No, the average cost of downtime is not $5600 per minute

Max Rozen

Max Rozen / June 14, 2023

A fairly common claim among website uptime monitoring services is that downtime costs $5600 per minute. Chances are, you'll have one of two reactions to this claim:

  1. "Argh, that's a lot! We should use uptime monitoring!"
  2. "That's completely made up, no one running a business my size would tell you a number anywhere near this high"

The reality of what downtime costs your business lies somewhere in between.

As a company that runs 3.6 million uptime checks per week, we have a bit of insight into the cost of downtime, so if you're curious - read on.

Why it's not $5600 per minute

Let's start with the obvious calculation: take your annual revenue, divide it by the number of minutes in a year, and there's your cost per minute of downtime.

The formula for calculating your downtime cost per minute:

(annual revenue) / 60 * 24 * 365

This assumes 100% of your revenue comes from your website and your website being offline drops your revenue to 0, which are fairly strong assumptions to make.

For downtime to cost $5600 per minute by this measure, your business would need to be making $2.9 billion per year. That's almost enough to make it into the Fortune 500.

How much does downtime really cost your business

Let's say your business makes $1 million per year, and 100% of revenue comes from your website and web app, and for each minute your website is down, you're unable to generate revenue:

1000000 / 60 * 24 * 365 = 1.902

At this level of revenue, downtime costs you $1.90 per minute. If your website is offline for a couple of hours without you noticing, that's a couple hundred dollars in lost revenue.

Why this calculation is not enough

Unfortunately, things aren't this simple in the real world. Downtime also costs your business reputational damage from both prospective customers unable to pay you, and existing customers unable to use your service. For e-commerce businesses, the above calculation is a rough estimate at best.

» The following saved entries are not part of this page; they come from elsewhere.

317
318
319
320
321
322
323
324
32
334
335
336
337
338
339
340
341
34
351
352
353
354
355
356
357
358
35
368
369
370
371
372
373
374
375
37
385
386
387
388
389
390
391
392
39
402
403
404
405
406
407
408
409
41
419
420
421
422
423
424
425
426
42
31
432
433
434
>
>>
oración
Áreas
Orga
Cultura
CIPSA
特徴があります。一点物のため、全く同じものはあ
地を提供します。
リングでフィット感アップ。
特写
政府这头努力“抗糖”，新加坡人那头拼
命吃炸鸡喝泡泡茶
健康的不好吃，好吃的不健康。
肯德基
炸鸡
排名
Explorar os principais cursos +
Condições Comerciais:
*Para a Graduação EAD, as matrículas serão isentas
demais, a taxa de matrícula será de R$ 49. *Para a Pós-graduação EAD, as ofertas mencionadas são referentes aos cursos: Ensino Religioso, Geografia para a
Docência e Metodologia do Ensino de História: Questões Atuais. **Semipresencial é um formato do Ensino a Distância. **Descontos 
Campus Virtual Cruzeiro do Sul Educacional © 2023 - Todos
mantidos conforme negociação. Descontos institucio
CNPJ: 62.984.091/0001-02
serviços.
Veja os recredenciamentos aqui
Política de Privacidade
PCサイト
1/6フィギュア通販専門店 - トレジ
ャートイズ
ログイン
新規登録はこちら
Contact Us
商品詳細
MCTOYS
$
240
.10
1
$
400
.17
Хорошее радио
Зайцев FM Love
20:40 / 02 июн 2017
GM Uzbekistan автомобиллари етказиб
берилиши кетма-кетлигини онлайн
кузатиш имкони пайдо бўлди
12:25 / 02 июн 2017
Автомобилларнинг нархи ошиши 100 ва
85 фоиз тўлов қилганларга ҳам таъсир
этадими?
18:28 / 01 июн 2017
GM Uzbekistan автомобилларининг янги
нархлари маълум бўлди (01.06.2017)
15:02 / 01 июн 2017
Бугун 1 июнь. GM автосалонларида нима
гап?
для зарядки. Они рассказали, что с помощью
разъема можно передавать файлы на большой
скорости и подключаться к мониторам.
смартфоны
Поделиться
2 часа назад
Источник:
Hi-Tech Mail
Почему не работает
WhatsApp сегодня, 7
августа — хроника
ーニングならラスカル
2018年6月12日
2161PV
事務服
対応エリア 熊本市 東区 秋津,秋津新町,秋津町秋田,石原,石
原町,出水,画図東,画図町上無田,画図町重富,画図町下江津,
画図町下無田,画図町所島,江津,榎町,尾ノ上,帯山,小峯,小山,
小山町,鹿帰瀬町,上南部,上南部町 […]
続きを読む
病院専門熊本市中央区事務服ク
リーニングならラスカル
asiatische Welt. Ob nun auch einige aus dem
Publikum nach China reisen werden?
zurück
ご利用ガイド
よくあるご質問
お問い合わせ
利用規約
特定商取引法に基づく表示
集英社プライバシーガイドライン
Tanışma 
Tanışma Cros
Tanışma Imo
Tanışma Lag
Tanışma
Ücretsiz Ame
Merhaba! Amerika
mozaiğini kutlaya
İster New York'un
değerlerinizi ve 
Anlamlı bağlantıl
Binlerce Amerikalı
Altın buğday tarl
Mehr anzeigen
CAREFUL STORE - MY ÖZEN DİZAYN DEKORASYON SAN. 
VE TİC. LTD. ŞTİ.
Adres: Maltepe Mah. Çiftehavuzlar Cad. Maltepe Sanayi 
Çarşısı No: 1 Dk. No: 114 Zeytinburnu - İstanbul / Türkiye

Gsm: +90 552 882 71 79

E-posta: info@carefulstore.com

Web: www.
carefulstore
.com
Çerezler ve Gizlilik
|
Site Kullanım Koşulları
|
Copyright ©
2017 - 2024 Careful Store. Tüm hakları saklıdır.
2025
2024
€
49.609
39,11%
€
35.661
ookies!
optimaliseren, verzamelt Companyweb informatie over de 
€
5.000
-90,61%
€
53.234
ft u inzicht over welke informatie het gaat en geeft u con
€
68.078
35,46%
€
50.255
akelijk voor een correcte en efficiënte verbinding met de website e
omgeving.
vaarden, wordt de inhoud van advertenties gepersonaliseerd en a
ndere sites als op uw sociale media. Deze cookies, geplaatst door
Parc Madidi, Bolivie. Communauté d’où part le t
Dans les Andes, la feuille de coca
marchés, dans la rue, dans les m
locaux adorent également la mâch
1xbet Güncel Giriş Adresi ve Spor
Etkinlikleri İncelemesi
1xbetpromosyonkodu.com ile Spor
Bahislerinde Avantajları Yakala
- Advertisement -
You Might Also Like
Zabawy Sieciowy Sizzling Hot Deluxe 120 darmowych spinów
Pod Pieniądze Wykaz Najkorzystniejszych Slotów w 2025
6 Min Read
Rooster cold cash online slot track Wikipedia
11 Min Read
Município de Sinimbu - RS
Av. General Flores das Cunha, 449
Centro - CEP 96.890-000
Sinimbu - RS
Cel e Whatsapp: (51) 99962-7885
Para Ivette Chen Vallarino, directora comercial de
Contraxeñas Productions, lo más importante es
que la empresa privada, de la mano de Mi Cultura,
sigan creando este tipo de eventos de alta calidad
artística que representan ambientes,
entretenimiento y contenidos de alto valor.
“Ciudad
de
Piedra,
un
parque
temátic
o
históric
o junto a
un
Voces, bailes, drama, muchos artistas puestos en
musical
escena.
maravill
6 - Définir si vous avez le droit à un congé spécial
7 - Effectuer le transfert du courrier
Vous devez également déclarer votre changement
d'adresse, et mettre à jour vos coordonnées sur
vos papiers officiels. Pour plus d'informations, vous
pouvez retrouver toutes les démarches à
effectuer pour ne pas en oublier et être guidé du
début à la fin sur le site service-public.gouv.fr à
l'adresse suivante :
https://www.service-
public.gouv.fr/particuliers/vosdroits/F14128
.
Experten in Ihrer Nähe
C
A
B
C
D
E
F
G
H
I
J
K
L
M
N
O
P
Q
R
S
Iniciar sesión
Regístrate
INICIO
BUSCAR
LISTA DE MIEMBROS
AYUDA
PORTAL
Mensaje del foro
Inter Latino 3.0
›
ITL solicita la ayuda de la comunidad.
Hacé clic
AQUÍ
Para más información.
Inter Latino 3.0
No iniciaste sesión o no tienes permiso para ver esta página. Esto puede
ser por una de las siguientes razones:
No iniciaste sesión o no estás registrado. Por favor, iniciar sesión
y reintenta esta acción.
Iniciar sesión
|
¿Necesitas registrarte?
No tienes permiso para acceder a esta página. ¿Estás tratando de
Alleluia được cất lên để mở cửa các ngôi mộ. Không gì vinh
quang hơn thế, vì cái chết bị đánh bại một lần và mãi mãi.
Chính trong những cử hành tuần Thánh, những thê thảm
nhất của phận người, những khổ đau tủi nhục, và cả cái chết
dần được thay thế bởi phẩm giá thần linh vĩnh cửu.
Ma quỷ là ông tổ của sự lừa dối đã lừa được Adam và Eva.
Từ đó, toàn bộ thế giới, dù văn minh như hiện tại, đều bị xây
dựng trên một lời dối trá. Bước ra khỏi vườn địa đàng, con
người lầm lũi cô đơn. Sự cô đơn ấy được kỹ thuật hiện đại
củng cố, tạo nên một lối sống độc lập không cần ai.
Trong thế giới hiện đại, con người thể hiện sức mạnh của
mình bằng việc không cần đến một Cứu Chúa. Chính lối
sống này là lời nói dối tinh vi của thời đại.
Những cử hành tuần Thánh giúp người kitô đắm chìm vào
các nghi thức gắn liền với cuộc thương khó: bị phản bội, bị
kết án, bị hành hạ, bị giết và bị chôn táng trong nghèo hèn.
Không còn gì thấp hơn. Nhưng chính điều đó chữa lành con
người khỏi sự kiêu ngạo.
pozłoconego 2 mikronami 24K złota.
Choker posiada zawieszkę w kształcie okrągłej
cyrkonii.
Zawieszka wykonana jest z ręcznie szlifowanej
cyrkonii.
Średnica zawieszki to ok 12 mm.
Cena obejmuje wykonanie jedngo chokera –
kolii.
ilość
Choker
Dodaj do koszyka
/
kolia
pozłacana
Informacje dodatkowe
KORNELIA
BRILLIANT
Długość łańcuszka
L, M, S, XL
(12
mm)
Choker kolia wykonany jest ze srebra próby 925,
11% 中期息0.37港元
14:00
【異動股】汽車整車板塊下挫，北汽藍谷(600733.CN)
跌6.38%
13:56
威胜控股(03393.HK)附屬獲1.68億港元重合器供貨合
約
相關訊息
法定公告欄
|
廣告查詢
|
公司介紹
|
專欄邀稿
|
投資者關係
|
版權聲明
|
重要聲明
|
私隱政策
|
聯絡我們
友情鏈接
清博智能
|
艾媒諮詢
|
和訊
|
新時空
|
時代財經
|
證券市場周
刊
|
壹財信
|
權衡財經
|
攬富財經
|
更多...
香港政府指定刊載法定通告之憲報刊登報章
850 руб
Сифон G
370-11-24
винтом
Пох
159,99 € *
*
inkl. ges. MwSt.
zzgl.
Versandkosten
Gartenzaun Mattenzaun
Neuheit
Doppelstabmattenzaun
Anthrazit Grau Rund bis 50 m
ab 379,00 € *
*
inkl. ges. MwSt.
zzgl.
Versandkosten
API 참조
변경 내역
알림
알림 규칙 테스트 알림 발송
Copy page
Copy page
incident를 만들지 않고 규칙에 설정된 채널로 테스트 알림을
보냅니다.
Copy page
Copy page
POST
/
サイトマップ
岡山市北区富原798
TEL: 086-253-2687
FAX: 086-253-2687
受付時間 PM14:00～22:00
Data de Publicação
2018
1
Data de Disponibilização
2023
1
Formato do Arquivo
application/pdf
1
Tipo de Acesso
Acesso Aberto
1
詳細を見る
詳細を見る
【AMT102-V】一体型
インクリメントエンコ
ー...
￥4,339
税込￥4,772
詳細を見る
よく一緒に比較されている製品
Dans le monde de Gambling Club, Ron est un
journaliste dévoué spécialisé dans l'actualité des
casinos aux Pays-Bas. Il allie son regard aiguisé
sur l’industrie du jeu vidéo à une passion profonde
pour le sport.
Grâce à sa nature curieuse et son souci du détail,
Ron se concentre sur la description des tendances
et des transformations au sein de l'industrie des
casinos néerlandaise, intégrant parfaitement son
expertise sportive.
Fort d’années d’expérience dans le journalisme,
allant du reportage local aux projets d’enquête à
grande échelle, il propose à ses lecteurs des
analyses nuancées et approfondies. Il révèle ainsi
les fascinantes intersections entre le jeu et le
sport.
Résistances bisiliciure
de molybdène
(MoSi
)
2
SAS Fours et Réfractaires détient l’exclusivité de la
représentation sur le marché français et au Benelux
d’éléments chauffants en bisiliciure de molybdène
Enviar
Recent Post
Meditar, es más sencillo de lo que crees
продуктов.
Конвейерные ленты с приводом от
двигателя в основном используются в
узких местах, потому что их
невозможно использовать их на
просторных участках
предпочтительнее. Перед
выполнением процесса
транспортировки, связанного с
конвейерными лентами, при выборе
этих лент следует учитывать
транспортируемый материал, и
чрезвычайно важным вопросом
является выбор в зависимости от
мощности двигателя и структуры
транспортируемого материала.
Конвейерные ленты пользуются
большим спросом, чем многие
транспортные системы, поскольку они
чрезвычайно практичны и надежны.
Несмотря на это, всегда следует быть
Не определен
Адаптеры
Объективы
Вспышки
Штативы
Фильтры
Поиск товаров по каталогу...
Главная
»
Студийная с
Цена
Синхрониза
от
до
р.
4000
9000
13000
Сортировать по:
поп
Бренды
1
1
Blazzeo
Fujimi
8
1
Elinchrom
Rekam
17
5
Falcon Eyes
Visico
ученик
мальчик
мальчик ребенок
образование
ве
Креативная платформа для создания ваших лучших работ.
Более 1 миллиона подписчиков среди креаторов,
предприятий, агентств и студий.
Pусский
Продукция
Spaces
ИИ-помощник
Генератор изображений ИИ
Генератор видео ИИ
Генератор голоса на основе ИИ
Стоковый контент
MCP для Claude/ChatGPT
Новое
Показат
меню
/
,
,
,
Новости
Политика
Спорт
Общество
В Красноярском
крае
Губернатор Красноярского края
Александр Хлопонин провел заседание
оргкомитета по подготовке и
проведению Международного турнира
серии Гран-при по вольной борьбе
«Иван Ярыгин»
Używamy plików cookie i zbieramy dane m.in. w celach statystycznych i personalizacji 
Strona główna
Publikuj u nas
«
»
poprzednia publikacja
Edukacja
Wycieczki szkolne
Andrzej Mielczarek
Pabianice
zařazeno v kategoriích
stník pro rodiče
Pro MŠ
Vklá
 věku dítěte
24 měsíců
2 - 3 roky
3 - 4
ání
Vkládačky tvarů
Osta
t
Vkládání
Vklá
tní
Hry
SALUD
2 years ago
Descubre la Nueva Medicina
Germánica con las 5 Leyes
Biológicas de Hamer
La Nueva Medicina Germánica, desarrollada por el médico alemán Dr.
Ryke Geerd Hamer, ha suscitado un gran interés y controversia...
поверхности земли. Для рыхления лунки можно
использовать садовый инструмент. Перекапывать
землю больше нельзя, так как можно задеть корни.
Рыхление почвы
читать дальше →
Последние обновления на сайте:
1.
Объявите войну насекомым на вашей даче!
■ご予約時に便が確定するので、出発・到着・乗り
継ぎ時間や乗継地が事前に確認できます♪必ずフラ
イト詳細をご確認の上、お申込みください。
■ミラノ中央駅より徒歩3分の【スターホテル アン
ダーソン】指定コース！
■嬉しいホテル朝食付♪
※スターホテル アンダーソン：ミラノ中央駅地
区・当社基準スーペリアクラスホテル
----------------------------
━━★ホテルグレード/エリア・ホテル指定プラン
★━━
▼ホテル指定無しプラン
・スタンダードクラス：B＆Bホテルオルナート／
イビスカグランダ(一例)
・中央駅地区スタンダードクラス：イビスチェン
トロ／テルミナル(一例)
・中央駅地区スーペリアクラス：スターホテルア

For Software as a Service (SaaS) businesses, the above calculation doesn't make sense, as SaaS businesses often run their marketing websites separate to the systems that their customers pay them for (and will often have significantly more advanced monitoring to ensure everything is still running). So their marketing websites going offline might be a little embarrassing, but not the business-ending event some folks make it out to be.